# SOPRANO TOURNAMENT (By Request): Muzio vs Spani



## Bonetan (Dec 22, 2016)

Claudia Muzio, Italy, 1889-1936 (defeated Olivero 14-6)

https://www.talkclassical.com/70215-soprano-tournament-request-muzio.html






Hina Spani, Argentina, 1896-1969






'Ebben? Ne andrò lontana' from Catalani's _La Wally_.

Who's singing did you prefer and why?


----------



## nina foresti (Mar 11, 2014)

Ok so go kick me in the corner but I like Spani's better than Muzio's. She has an Olivero sound and probably will annoy those who don't go for glottal attacks. But her drama was more emotional and expressive.


----------



## MAS (Apr 15, 2015)

I respond better to Mme. Muzio's darker hued voice than to Mme.
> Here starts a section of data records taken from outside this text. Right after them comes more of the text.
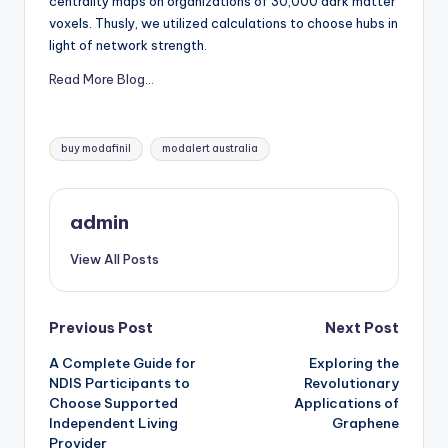
centrality maps on organizations of 30,000 dark matter
voxels. Thusly, we utilized calculations to choose hubs in
light of network strength.
Read More Blog…
Tags:
buy modafinil
modalert australia
admin
View All Posts
Post
Previous Post
Next Post
A Complete Guide for
Exploring the
navigation
NDIS Participants to
Revolutionary
Choose Supported
Applications of
Independent Living
Graphene
Provider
Spani's slighter one, though both sing impeccably. Mme. Muzio also has a more melancholy quality which fit well with this aria's sad lyric. Both singers also have a not unattractive quick vibrato which adds a poignancy to their performance. 

I vote for Muzio because I find her singing more affecting.


----------



## BalalaikaBoy (Sep 25, 2014)

I have no idea who Hina Spani is, but if she got even one vote against Claudia Muzio from a reasonably knowledgeable afficionado, she must be really good. I'll have to give her a listen.


----------



## Concertantek364 (Mar 13, 2021)

More info on Hina Spani:

http://www.cantabile-subito.de/Sopranos/Spani__Hina/spani__hina.html

John B. Steane in _The Grand Tradition: Seventy Years of Singing on Record, 1900-1970_: "She was an artist of great distinction and made what on the whole is the most satisfying series of soprano records to come out of Italy in the inter-war years."


----------



## Woodduck (Mar 17, 2014)

I wouldn't expect anyone to surpass Muzio in this morbidly melancholic bit of verismo, but danged if Hina Spani didn't outsing her, with focused tone, free, brilliant high notes, a pure, intense line, superb control of dynamics, and the imagination to put her impressive vocal resources to superb use. I don't think either singer lifts this aria to the level Callas does; _her_ interpretation is full of telling detail and evokes an extraordinary sense of loneliness. But Spani comes as close as anyone I've heard, and sings as well as anyone could, certainly more consistently and steadily than Callas. I haven't heard much of Spani before now, but I'll be keeping an ear out for her from now on.


----------



## Woodduck (Mar 17, 2014)

Concertantek364 said:


> More info on Hina Spani:
> 
> http://www.cantabile-subito.de/Sopranos/Spani__Hina/spani__hina.html
> 
> John B. Steane in _The Grand Tradition: Seventy Years of Singing on Record, 1900-1970_: "She was an artist of great distinction and made what on the whole is the most satisfying series of soprano records to come out of Italy in the inter-war years."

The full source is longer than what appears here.